(Data supplied)

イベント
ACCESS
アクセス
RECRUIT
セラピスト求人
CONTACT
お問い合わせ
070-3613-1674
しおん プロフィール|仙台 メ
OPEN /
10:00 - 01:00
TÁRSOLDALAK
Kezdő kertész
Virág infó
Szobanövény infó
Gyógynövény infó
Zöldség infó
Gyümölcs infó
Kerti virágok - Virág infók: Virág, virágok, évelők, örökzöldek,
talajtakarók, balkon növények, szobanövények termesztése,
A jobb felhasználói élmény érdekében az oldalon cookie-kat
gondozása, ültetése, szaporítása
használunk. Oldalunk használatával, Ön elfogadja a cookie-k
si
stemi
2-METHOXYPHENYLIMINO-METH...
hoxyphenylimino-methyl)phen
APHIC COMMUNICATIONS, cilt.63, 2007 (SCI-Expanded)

(End Data supplied)
(Data supplied)

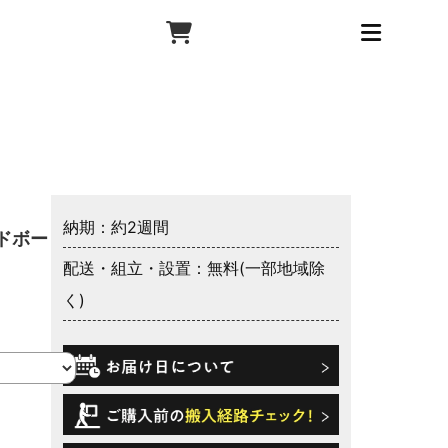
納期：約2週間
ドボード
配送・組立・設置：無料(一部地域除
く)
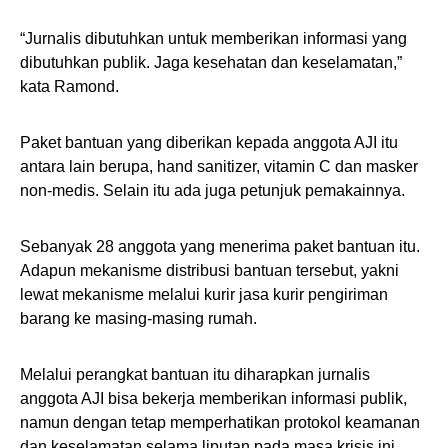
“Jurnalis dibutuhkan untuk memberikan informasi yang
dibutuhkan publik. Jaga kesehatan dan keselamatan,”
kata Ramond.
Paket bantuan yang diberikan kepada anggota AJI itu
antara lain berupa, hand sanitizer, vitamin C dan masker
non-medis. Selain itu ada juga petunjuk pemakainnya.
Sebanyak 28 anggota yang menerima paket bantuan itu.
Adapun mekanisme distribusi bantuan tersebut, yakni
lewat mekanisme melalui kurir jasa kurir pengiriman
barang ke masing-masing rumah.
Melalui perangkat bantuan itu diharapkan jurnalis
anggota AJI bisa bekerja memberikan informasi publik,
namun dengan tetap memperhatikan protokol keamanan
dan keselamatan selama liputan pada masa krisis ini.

(End Data supplied)
(Data supplied)

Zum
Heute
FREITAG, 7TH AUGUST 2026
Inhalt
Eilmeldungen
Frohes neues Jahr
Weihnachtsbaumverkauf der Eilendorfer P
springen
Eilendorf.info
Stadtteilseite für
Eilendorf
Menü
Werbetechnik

(End Data supplied)

Check every line of the entries for the string "dibutuhkan". Give only the number of lines that hold it.

2